Schema integration aims to create a mediated schema as a unified representation of existing heterogeneous sources sharing a common application domain. These sources have been increasingly written in XML due to its versatility and expressive power. Unfortunately, these sources often use different elements and structures to express the same concepts and relations, thus causing substantial semantic and structural conflicts. Such a challenge impedes the creation of high-quality mediated schemas and has not been adequately addressed by existing integration methods. In this paper, we propose a novel method, named XINTOR, for automating the integration of heterogeneous schemas.

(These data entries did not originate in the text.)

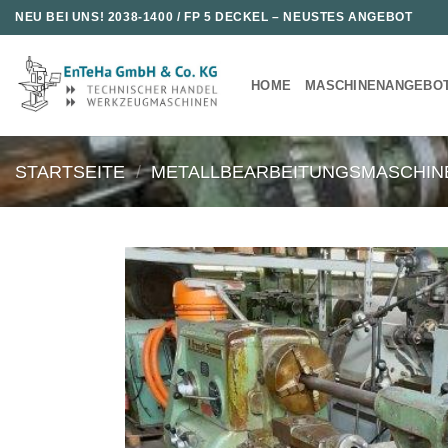
Zum
NEU BEI UNS!
2038-1400 / FP 5 DECKEL
– NEUSTES ANGEBOT
Inhalt
springen
HOME
MASCHINENANGEBO
STARTSEITE
/
METALLBEARBEITUNGSMASCHIN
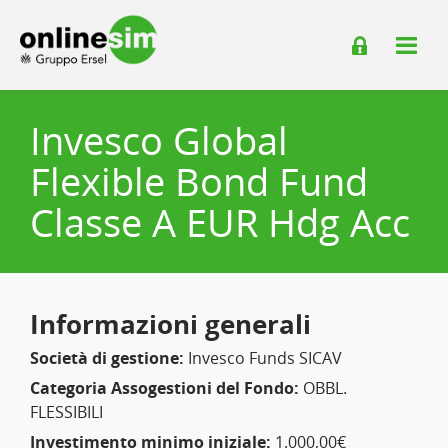
Invesco Global
Flexible Bond Fund
Classe A EUR Hdg Acc
Informazioni generali
Società di gestione:
Invesco Funds SICAV
Categoria Assogestioni del Fondo:
OBBL.
FLESSIBILI
Investimento minimo iniziale:
1.000,00€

Given a set of XML sources and a set of correspondences between the source schemas, our method aims to create a complete and minimal mediated schema: it completely captures all of the concepts and relations in the sources without duplication, provided that the concepts do not overlap. Our contributions are fourfold. First, we resolve structural conflicts inherent in the source schemas. Second, we introduce a new statistics-based measure, called path cohesion, for selecting concepts and relations to be a part of the mediated schema. The path cohesion is statistically computed based on multiple path quality dimensions such as average path length and path frequency. Third, we resolve semantic conflicts by augmenting the semantics of similar concepts with context-dependent information. Finally, we propose a novel double-layered mediated schema to retain a wider range of concepts and relations than existing mediated schemas, which are at best either complete or minimal, but not both. Performed on both real and synthetic datasets, our experimental results show that XINTOR outperforms existing methods with respect to (i) the mediated-schema quality using precision, recall, F-measure, and schema minimality; and (ii) the execution performance based on execution time and scale-up performance.

Introduction

Extensible Markup Language (XML) has become a standard data format widely used in many organizations, thus leading to a growing need for exchanging and integrating multiple XML data sources across different application systems. Integrating these sources requires an integration of their schemas. Schema integration aims to create a so-called mediated schema which works as a uniform query interface to a multitude of data sources, freeing users from learning their underlying schemas. However, since these XML sources are independently developed, they are highly heterogeneous in both semantics and structure (see an example in Fig. 1). Despite a long-standing research effort in the field (Batini et al., 1986, Buneman et al., 1992, Hull, 1984, Kalinichenko, 1990, Miller et al., 1993, Lenzerini, 2002, Pottinger and Bernstein, 2002, Chiticariu et al., 2008, He and Chang, 2003, Magnani et al., 2005, Sarma et al., 2008, Saleem et al., 2008), schema heterogeneity still remains a major bottleneck in deploying large-scale integration systems (Doan et al., 2001).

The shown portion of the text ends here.